ABOUT THIS TASK:
Each line in the data holding "phpBB" should be listed.
________
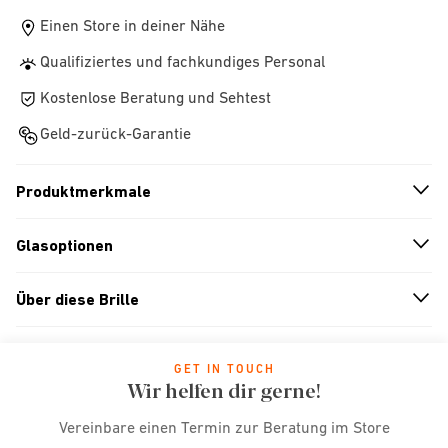
Einen Store in deiner Nähe
Qualifiziertes und fachkundiges Personal
Kostenlose Beratung und Sehtest
Geld-zurück-Garantie
Produktmerkmale
n
A
r
r
o
w
i
c
o
Glasoptionen
n
A
r
r
o
w
i
c
o
Über diese Brille
n
A
r
r
o
w
i
c
o
GET IN TOUCH
Wir helfen dir gerne!
Vereinbare einen Termin zur Beratung im Store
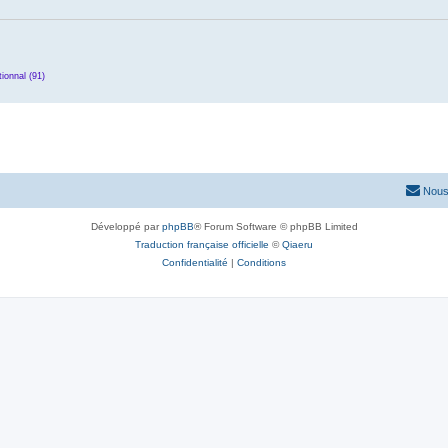
ionnal (91)
Nous
Développé par
phpBB
® Forum Software © phpBB Limited
Traduction française officielle
©
Qiaeru
Confidentialité
|
Conditions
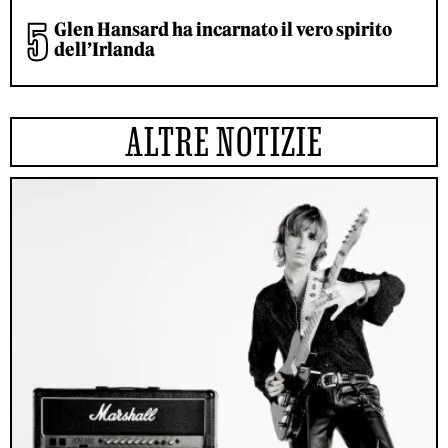
Glen Hansard ha incarnato il vero spirito
dell’Irlanda
ALTRE NOTIZIE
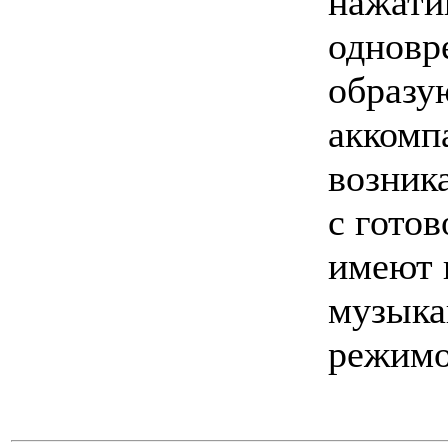
нажати
одновре
образу
аккомп
возник
с гото
имеют 
музыка
режимо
________
YOUR SOLUTION:
phpBB
® Forum Software © phpBB Limited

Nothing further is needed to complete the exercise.